PROMPT:
Go through the listing below and repeat it exactly, dropping the pictures.

PROVIDED ENTRIES:

○ ○ ○ ○

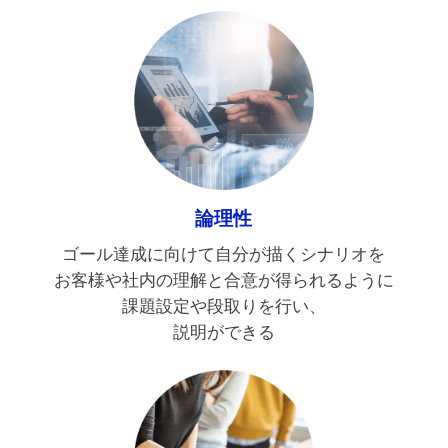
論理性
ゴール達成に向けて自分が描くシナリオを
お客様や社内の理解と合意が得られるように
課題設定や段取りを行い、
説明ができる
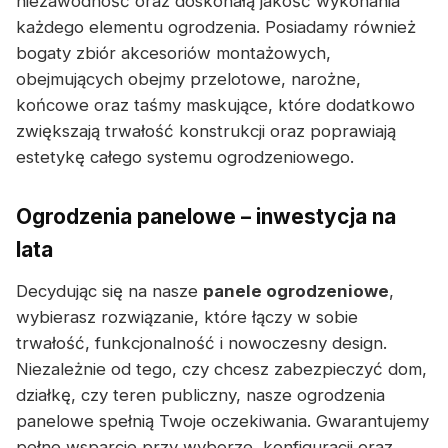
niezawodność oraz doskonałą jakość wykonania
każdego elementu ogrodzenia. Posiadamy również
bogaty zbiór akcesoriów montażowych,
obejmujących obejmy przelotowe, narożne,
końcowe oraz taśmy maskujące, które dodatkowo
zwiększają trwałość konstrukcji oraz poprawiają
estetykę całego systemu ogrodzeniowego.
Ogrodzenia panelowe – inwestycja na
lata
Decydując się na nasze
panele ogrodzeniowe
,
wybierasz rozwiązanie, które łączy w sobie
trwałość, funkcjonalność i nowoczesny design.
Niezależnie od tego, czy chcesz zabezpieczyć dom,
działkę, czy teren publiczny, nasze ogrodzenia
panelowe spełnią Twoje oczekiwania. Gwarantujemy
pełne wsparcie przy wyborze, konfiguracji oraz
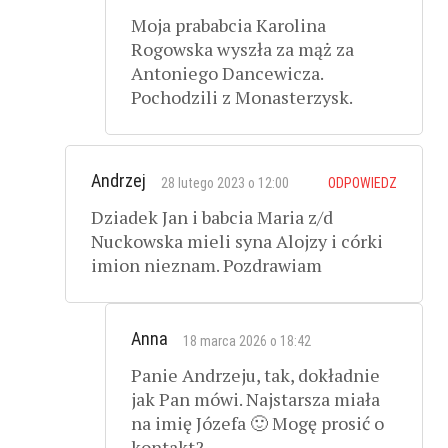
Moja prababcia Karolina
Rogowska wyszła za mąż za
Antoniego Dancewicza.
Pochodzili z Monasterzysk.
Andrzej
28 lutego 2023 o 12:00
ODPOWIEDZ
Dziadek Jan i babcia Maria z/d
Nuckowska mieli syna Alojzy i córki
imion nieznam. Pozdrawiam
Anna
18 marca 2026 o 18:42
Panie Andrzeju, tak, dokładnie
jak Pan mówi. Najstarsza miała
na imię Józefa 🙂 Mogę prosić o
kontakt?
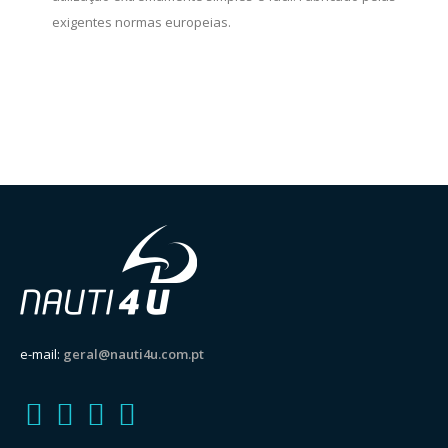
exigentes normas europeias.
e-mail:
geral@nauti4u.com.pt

○ ○ ○ ○

RESPONSE BOX:
論理性
ゴール達成に向けて自分が描くシナリオを
お客様や社内の理解と合意が得られるように
課題設定や段取りを行い、
説明ができる
niezawodność oraz doskonałą jakość wykonania
każdego elementu ogrodzenia. Posiadamy również
bogaty zbiór akcesoriów montażowych,
obejmujących obejmy przelotowe, narożne,
końcowe oraz taśmy maskujące, które dodatkowo
zwiększają trwałość konstrukcji oraz poprawiają
estetykę całego systemu ogrodzeniowego.
Ogrodzenia panelowe – inwestycja na
lata
Decydując się na nasze
panele ogrodzeniowe
,
wybierasz rozwiązanie, które łączy w sobie
trwałość, funkcjonalność i nowoczesny design.
Niezależnie od tego, czy chcesz zabezpieczyć dom,
działkę, czy teren publiczny, nasze ogrodzenia
panelowe spełnią Twoje oczekiwania. Gwarantujemy
pełne wsparcie przy wyborze, konfiguracji oraz
Moja prababcia Karolina
Rogowska wyszła za mąż za
Antoniego Dancewicza.
Pochodzili z Monasterzysk.
Andrzej
28 lutego 2023 o 12:00
ODPOWIEDZ
Dziadek Jan i babcia Maria z/d
Nuckowska mieli syna Alojzy i córki
imion nieznam. Pozdrawiam
Anna
18 marca 2026 o 18:42
Panie Andrzeju, tak, dokładnie
jak Pan mówi. Najstarsza miała
na imię Józefa 🙂 Mogę prosić o
kontakt?
exigentes normas europeias.
e-mail:
geral@nauti4u.com.pt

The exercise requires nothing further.